Smerdon v. Geico Casualty Co.
Facts
Smerdon chased a robber from a Wal-Mart to the parking lot along with several others and attempted to stop his escape by opening the passenger door and trying to remove the keys from the ignition. As the robber drove off, she was badly injured by the car, suffering serious head and bodily injuries. She stated she did not know the robber's identity, did not know he had a stolen car, and did not know she would be run over by trying to stop him. GEICO denied her uninsured motorist claim on the ground that she was not legally entitled to recover because she had assumed the risk of her injuries.
Issue
Whether GEICO could rely on assumption of the risk as a matter of law to bar Smerdon's uninsured motorist claim on the theory that she was not legally entitled to recover from the uninsured robber. Also, whether GEICO's denial and handling of the claim constituted statutory bad faith under Pennsylvania law.
Rule
Under Pennsylvania law, assumption of the risk remains a viable but disfavored affirmative defense and bars recovery only when it is conclusively and beyond question shown that the plaintiff subjectively knew of the specific risk that caused the injury, voluntarily accepted that risk, acted despite it, and suffered the harm contemplated by that specific risk.

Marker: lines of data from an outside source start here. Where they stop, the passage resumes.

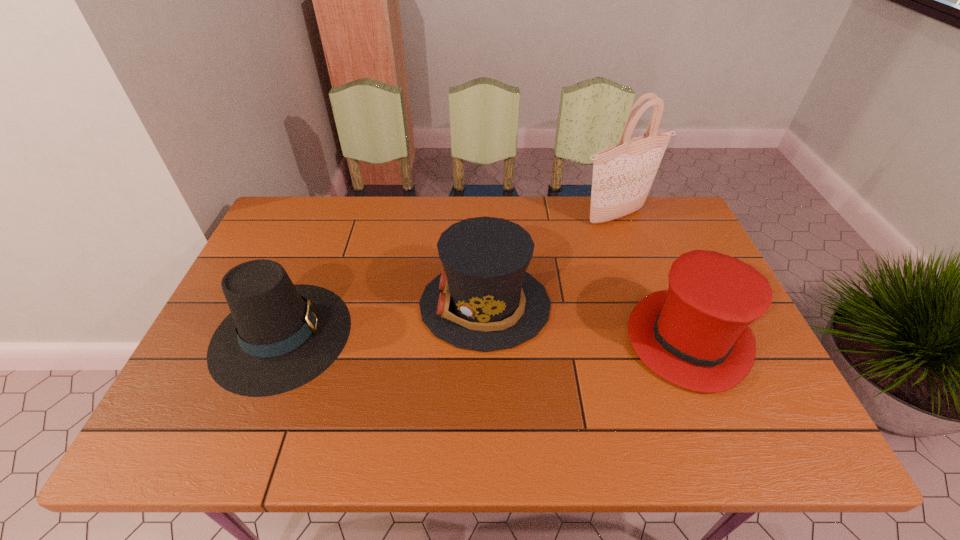 This screenshot has height=540, width=960. What are the coordinates of `the tallest object` in the screenshot? It's located at (623, 174).

Identify the location of shopping bag. (623, 174).

Identify the location of the second object from left to right. The width and height of the screenshot is (960, 540). (484, 300).

Identify the location of the rightmost hat. The height and width of the screenshot is (540, 960). (695, 335).

Find the location of a particular element. the leftmost object is located at coordinates (279, 336).

This screenshot has height=540, width=960. I want to click on free region located 0.320m on the front of the farthest object, so click(647, 307).

Identify the location of vacant space located with goggles on the front of the second hat from left to right. This screenshot has height=540, width=960. (360, 305).

The height and width of the screenshot is (540, 960). In order to click on vacant space located 0.250m with goggles on the front of the second hat from left to right in this screenshot , I will do `click(327, 305)`.

You are a GUI agent. You are given a task and a screenshot of the screen. Output one action in this format:
    pyautogui.click(x=<x>, y=<y>)
    Task: Click on the vacant space located with goggles on the front of the second hat from left to right
    Image resolution: width=960 pixels, height=540 pixels.
    Given the screenshot: What is the action you would take?
    pyautogui.click(x=349, y=305)

What are the coordinates of `free space located on the back of the rightmost hat` in the screenshot? It's located at click(x=646, y=237). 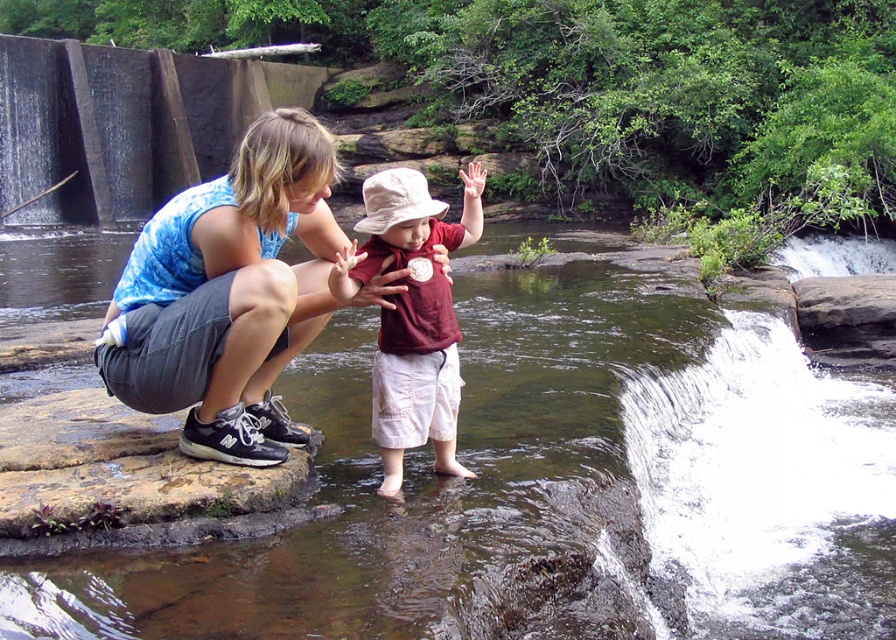 You are standing at the point marked by the coordinates point [549,492]. What is the nearest object to you in the scene?

The nearest object to you at point [549,492] is the clear water at creek center, as the coordinates directly correspond to this location. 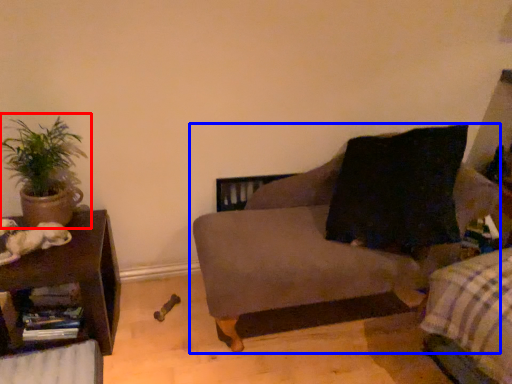 Question: Among these objects, which one is farthest to the camera, houseplant (highlighted by a red box) or studio couch (highlighted by a blue box)?

Choices:
 (A) houseplant
 (B) studio couch

Answer: (A) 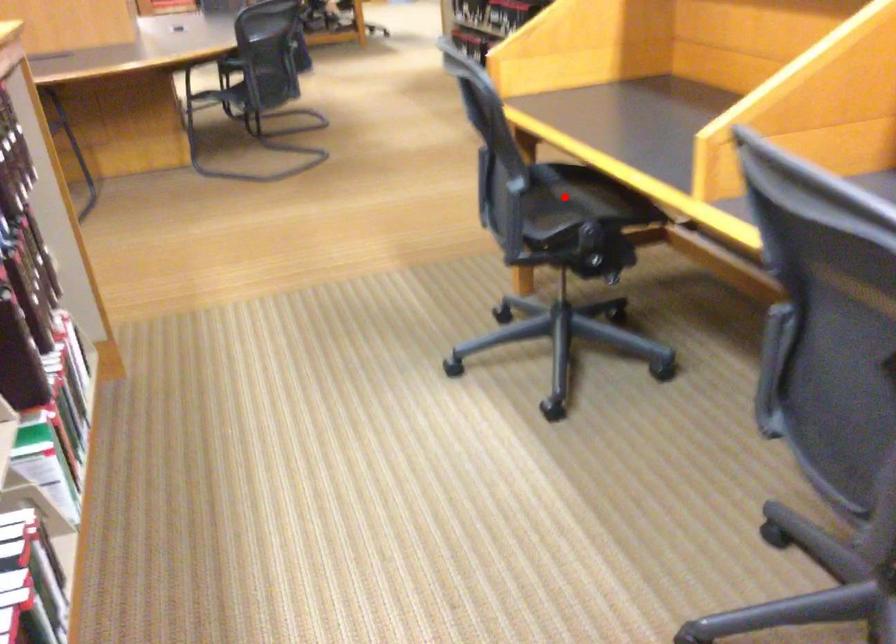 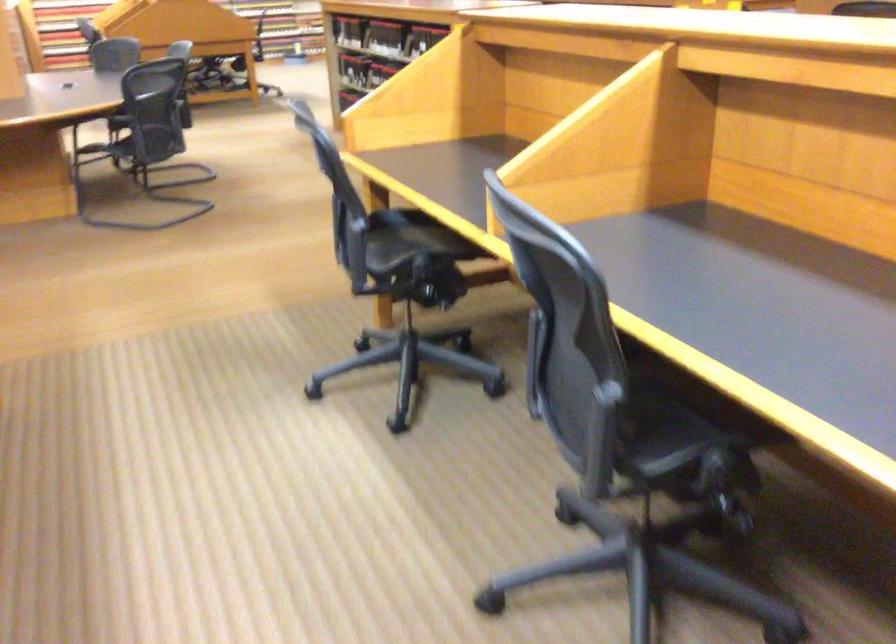 In the second image, find the point that corresponds to the highlighted location in the first image.

(409, 240) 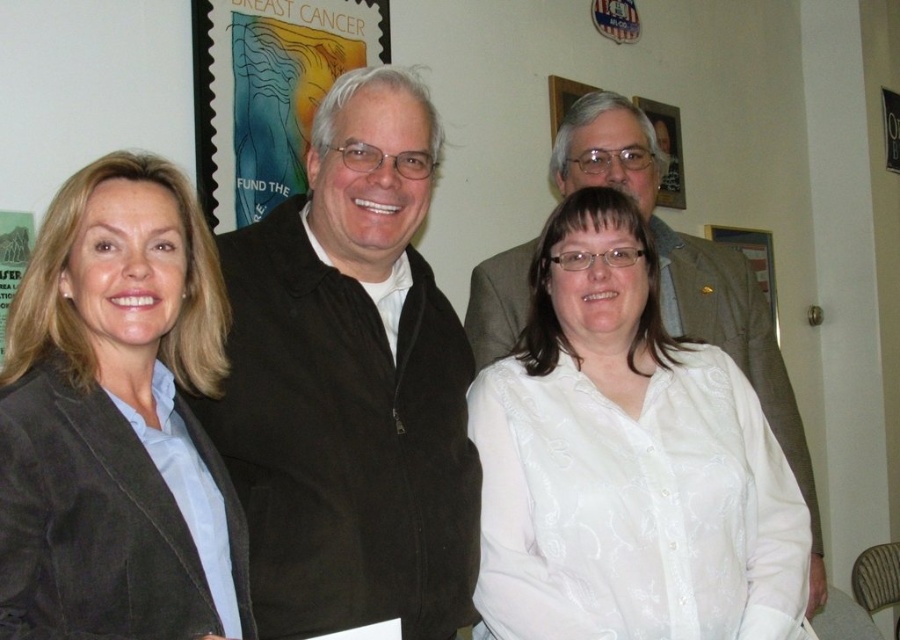 Question: Which point is farther from the camera taking this photo?

Choices:
 (A) (92, 451)
 (B) (364, 417)
 (C) (762, 429)

Answer: (C)

Question: Is black corduroy jacket at center further to camera compared to white satin blouse at center?

Choices:
 (A) yes
 (B) no

Answer: (B)

Question: Estimate the real-world distances between objects in this image. Which object is farther from the suede jacket at left?

Choices:
 (A) breast cancer awareness poster at upper left
 (B) black corduroy jacket at center

Answer: (A)

Question: Does black corduroy jacket at center appear over breast cancer awareness poster at upper left?

Choices:
 (A) no
 (B) yes

Answer: (A)

Question: Is white satin blouse at center bigger than suede jacket at left?

Choices:
 (A) yes
 (B) no

Answer: (A)

Question: Among these points, which one is nearest to the camera?

Choices:
 (A) (281, 60)
 (B) (237, 381)
 (C) (498, 362)
 (D) (110, 595)

Answer: (D) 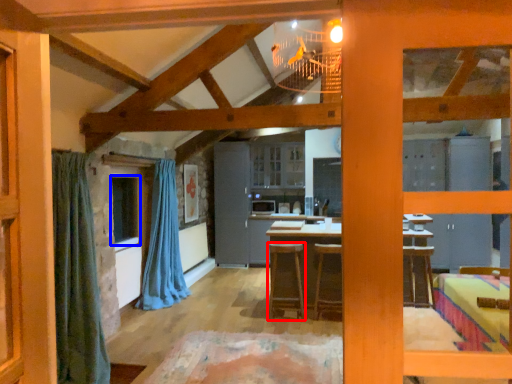 Question: Which object is further to the camera taking this photo, stool (highlighted by a red box) or window (highlighted by a blue box)?

Choices:
 (A) stool
 (B) window

Answer: (A) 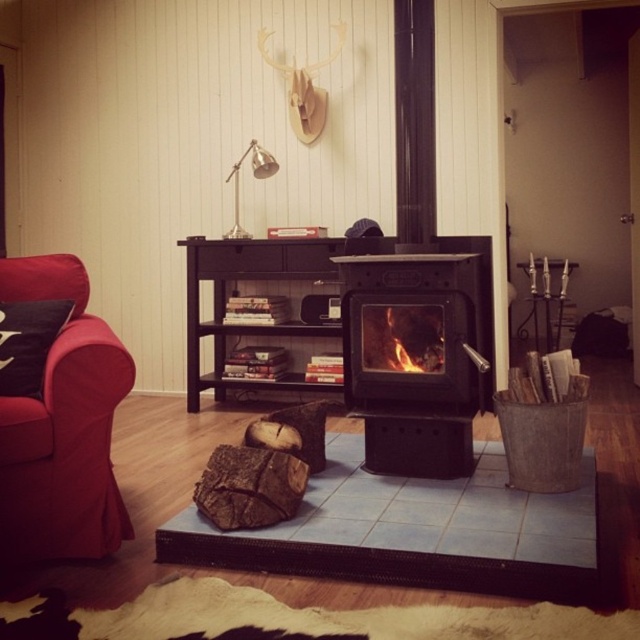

General awareness that an activity is dangerous is insufficient; the inquiry is based on actual knowledge, not what the plaintiff should have known, and questions about the reasonableness of the plaintiff's conduct are instead addressed through comparative negligence. For statutory bad faith, the insured must prove by clear and convincing evidence both that the insurer lacked a reasonable basis for denying benefits or delaying and that the insurer knew of or recklessly disregarded that lack of a reasonable basis.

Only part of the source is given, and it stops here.